Tudo se passa como se o relativamente heterogêneo arco de apoio que levou Luís Inácio Lula da Silva à apertada vitória no segundo turno acreditasse que seu mandato será respeitado e terminará exitoso graças a seu reconhecido carisma e a sua lendária habilidade política.
Mas os nove meses dessa tentativa de reconstruir ao menos a promessa de um mínimo de equilíbrio social e de respeito ao, para a maioria da população, fantasmagórico estado democrático de direito, mostram que a gestação ocorre com riscos e sobressaltos diários.
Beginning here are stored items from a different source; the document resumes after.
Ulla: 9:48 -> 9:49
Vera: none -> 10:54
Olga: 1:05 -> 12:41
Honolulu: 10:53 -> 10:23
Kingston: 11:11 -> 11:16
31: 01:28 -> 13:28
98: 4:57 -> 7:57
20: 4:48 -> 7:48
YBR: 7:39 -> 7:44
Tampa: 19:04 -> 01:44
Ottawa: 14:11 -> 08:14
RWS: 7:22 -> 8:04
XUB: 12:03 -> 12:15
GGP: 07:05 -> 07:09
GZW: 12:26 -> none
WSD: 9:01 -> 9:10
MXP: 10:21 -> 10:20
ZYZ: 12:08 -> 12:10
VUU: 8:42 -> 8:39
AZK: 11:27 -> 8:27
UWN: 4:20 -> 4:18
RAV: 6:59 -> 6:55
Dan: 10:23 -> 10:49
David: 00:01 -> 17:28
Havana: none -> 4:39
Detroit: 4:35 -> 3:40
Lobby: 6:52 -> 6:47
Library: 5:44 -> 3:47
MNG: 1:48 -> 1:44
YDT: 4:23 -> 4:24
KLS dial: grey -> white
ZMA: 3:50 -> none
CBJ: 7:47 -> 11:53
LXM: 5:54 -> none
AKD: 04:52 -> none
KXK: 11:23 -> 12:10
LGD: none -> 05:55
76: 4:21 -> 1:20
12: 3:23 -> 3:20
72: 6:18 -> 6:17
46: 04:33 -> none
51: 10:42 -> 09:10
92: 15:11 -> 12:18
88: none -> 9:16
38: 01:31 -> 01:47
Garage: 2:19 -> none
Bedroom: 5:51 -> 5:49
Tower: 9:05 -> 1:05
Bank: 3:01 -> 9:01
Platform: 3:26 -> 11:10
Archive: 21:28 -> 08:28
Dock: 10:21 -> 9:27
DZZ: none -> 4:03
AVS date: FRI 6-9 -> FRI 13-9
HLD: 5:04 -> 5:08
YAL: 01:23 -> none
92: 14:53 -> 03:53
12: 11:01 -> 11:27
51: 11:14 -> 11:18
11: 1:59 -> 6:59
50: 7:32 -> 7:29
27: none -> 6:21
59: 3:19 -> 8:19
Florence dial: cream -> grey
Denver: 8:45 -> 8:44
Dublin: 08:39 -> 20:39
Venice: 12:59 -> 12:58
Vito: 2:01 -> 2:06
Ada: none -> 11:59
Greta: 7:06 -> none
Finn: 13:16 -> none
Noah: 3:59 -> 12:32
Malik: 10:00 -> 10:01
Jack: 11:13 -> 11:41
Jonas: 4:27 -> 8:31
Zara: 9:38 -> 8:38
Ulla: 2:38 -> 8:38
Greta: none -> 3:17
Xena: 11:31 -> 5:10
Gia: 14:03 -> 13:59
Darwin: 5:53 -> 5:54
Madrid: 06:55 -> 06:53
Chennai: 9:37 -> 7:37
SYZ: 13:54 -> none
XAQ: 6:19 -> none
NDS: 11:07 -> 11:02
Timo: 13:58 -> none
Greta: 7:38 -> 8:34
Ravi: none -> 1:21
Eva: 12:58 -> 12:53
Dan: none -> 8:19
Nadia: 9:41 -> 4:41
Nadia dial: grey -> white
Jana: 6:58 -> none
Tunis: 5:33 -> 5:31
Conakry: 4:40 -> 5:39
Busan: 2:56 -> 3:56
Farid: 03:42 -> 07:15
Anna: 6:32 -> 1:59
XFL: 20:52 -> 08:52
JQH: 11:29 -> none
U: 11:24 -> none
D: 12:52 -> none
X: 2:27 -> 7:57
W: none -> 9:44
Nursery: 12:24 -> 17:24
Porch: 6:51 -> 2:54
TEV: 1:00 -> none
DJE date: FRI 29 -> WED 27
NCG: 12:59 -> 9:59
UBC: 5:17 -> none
E sem garantia real de chegar a bom termo.
Lula está sob o cerco dos ocidentalistas mais radicais – ou simplesmente pagos – que insistem num alinhamento automático aos interesses antirrussos na guerra na Ucrânia, apesar de que a avaliação da política externa brasileira venha se confirmando claramente nas últimas semanas.
Mesmo depois do vexame no Canadá, nossa imprensa não se deu ao trabalho de destacar que pesquisas feitas por institutos independentes na Ucrânia mostram que 78% dos ucranianos creditam a Volodymyr Zelensky a corrupção no país e nas Forças Armadas.
O ridículo desse front do cerco foi exposto pela pseudo colunista Eliane Cantanhêde que, do alto de sua consabida sofisticação intelectual, creditou as oito interrupções por aplausos ao discurso do presidente na abertura da Assembleia Geral da ONU ao fato de que “Lula parou de falar besteira”.
A serem corretas as informações sobre a fatia da Globo no financiamento da propaganda estatal, seria interessante que os responsáveis pela política de comunicação do governo se dessem conta de que Globo e, sobretudo, seu canal de assinantes, a GloboNews, dedica muito mais tempo a falar mal de Jair Bolsonaro do que a destacar as políticas do governo Lula.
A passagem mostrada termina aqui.